On July 8, 2014, Vietnam Embassy in Phnom Penh issued a Press Release accusing the “Khmers Kampuchea-Krom Federation and “Federation of Cambodian Intellectuals and Students” for conducting peaceful protest in front of its embassy and stated that “this move an act of intervention into the sovereignty and internal affairs of Vietnam, going contrary to the laws of the Kingdom of Cambodia.” If Mr. Tran Van Thong did not fabricate the true history of Mekong Delta during his interview with Radio Free Asia by claiming that Kampuchea-Krom belong to Vietnam a long time ago, then the Khmer-Krom people and the Khmer youths in Cambodia would not conduct a protest to demand a public apology to the Cambodian people for making such a statement.

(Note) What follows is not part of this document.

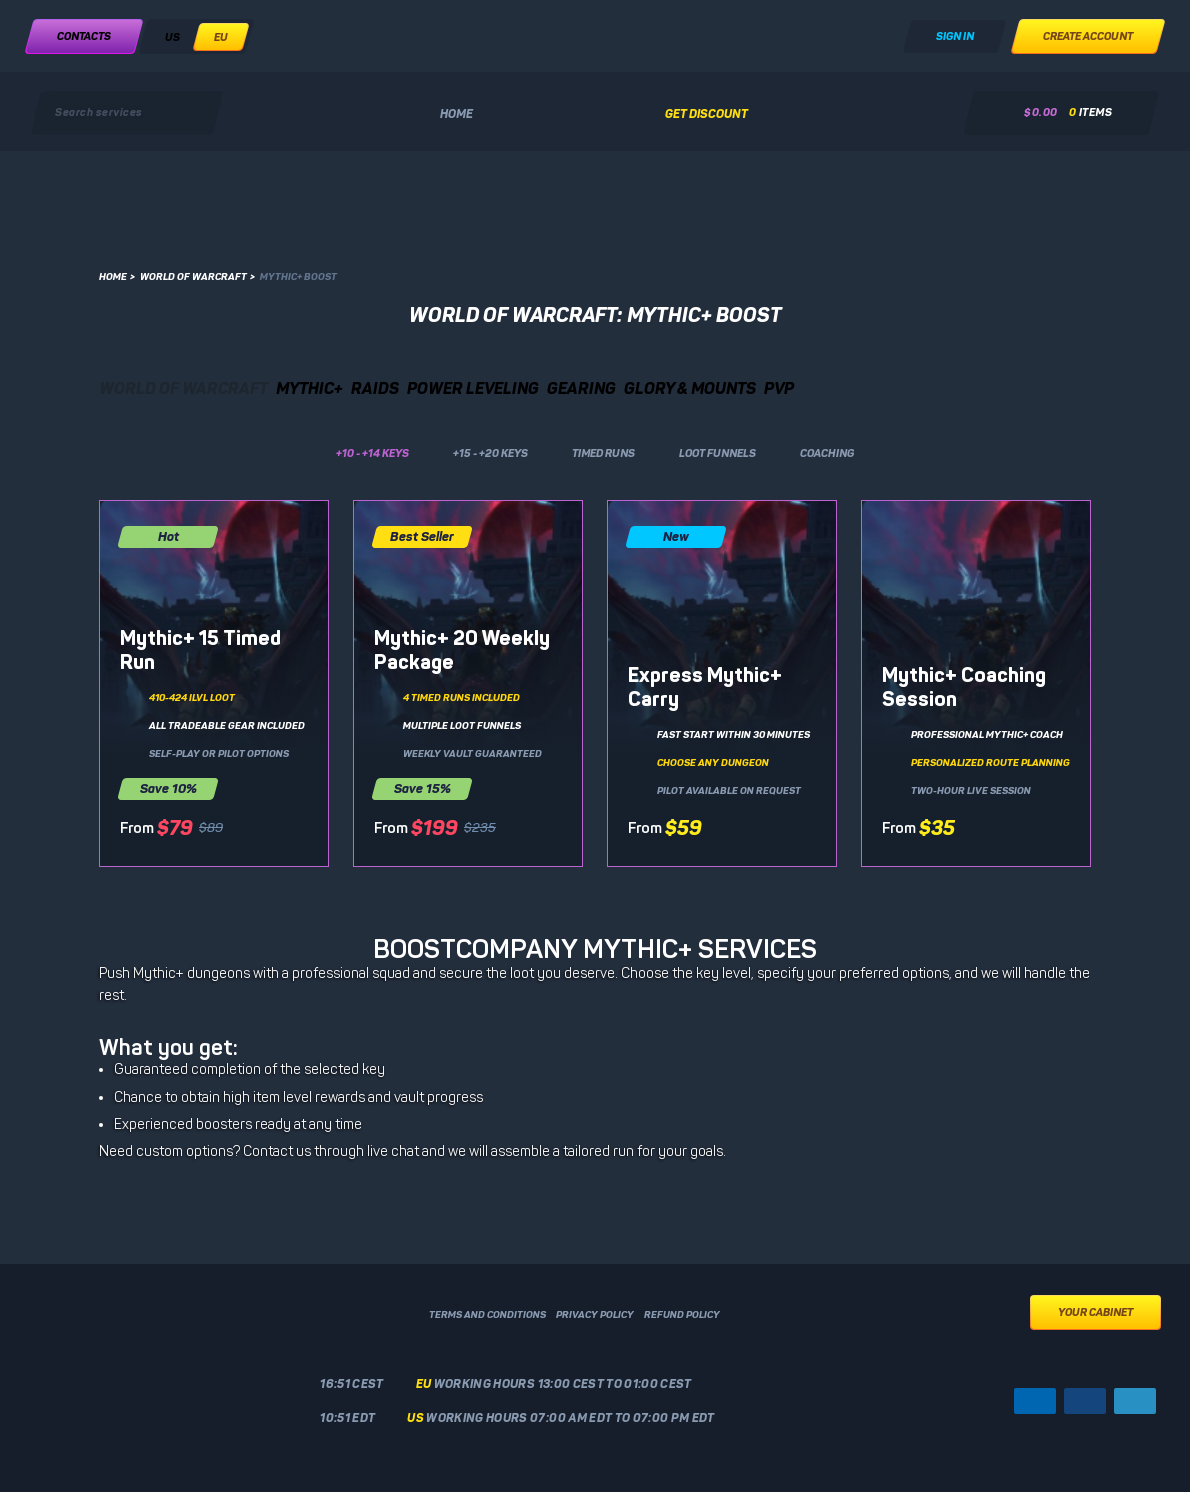 This screenshot has height=1492, width=1190. What do you see at coordinates (706, 114) in the screenshot?
I see `Get discount` at bounding box center [706, 114].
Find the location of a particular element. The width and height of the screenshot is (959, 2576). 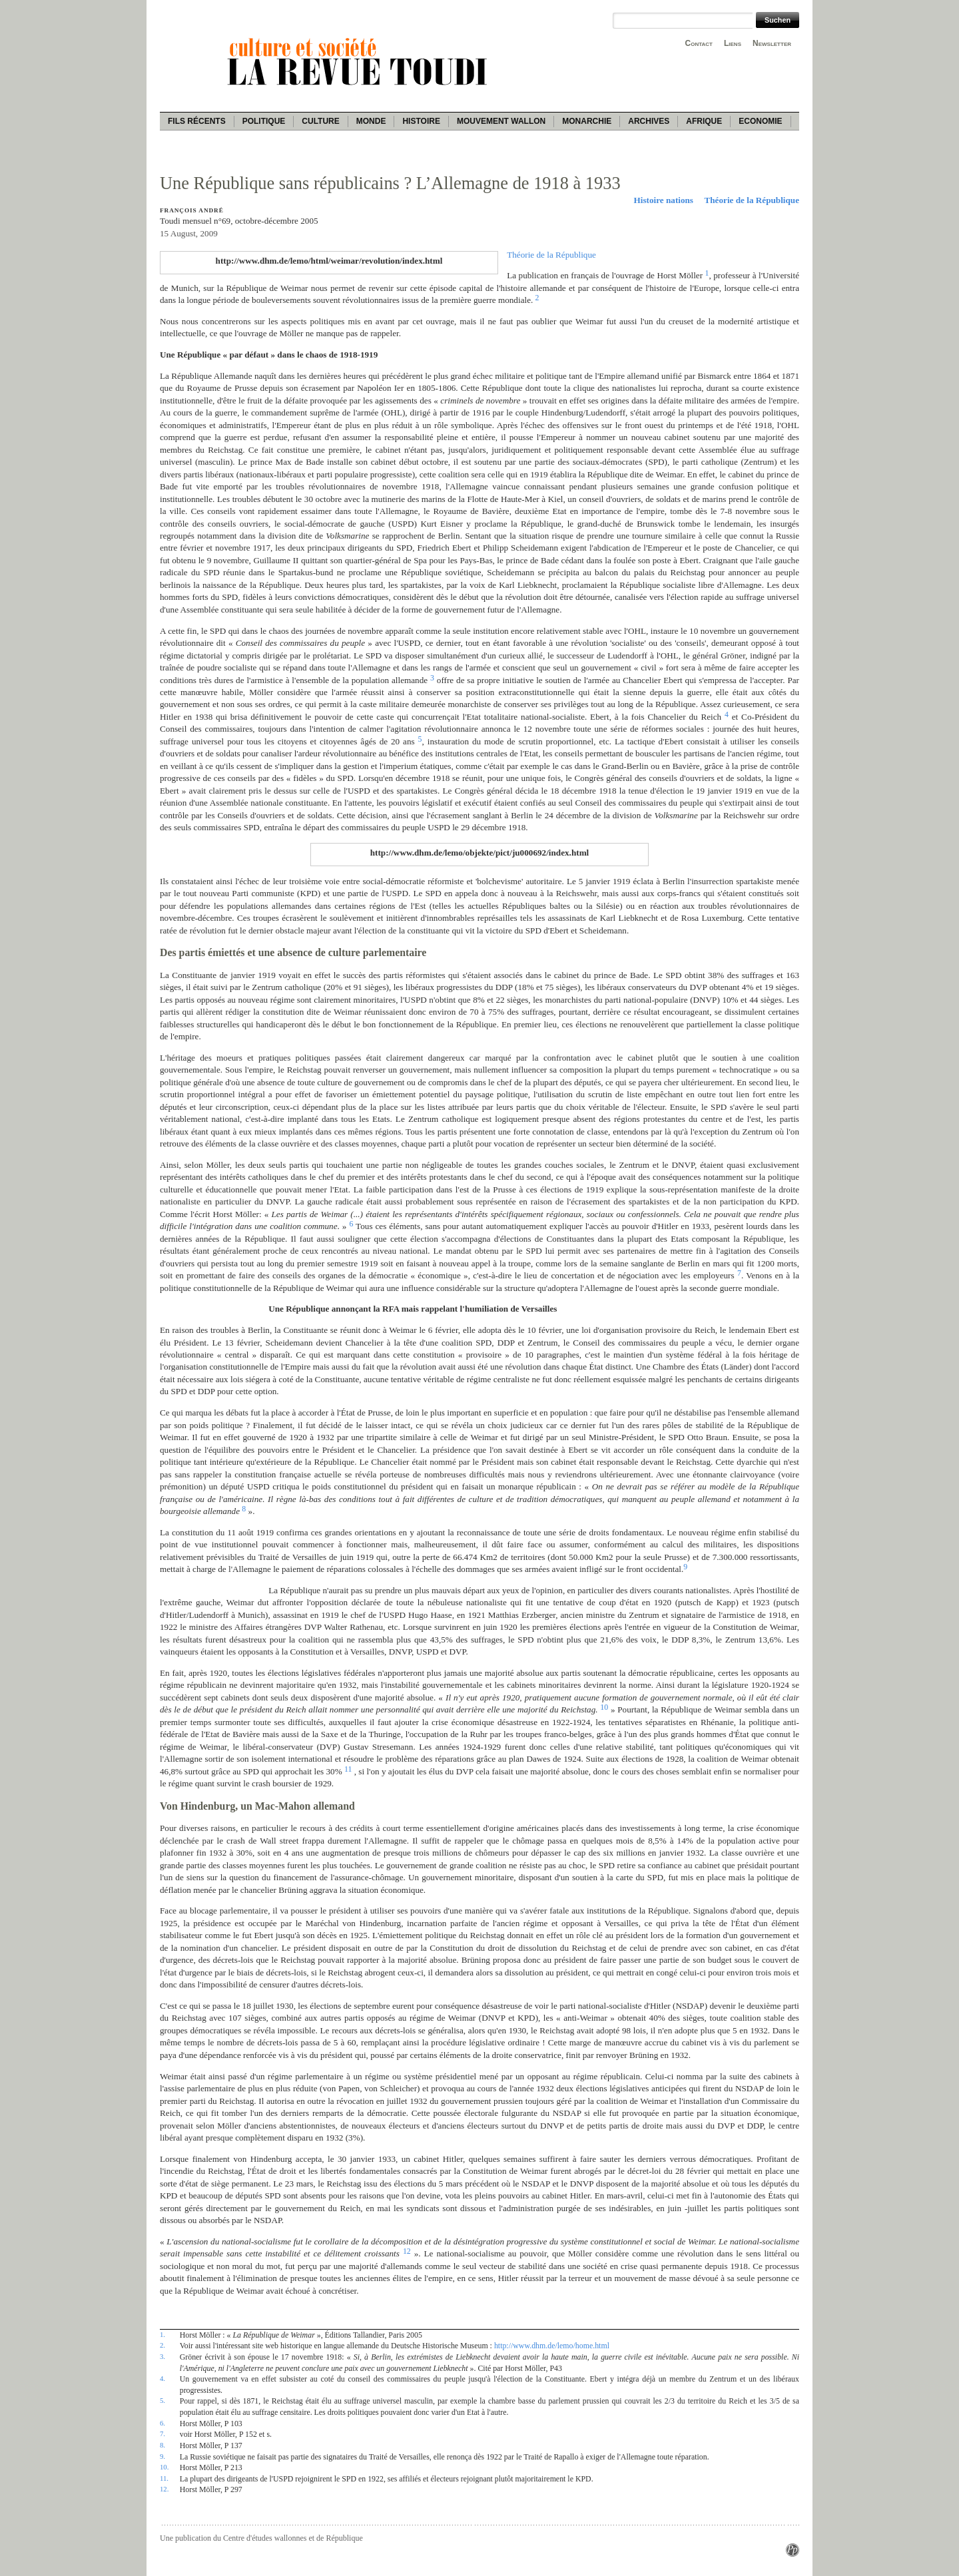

The Vietnam Embassy in Cambodia did not send a representative to receive the petition letter from the peaceful protesters.
On August 13, 2014, the Vietnamese spokesman Le Hai Binh demanded Cambodia punish the protesters who burned Vietnam’s flag during the protest on August 12, 2014. “Vietnam demands that Cambodia strictly try these extremists in accordance with the law and take effective measures to prevent similar actions from repeating in the future,” said Mr. Binh. On August 15, Cambodian Ministry of Interior Spokesman, Mr. Khieu Sopheak told Radio Free Asia during his interview that the flag burning incident during a protest is simply “expressing their opinions in a democratic country.”
Vietnam continues to violate the basic fundamental rights and freedoms of its people living within its border and in Cambodia. In Kampuchea-Krom, the Khmer-Krom people are prohibited to learn their true history and call their homeland by their original names. Such action clearly demonstrates to the world that Vietnam does not uphold its commitment to the promotion and protection of human rights, and thus should have its position as a member of the UN Human Rights Council be reconsidered.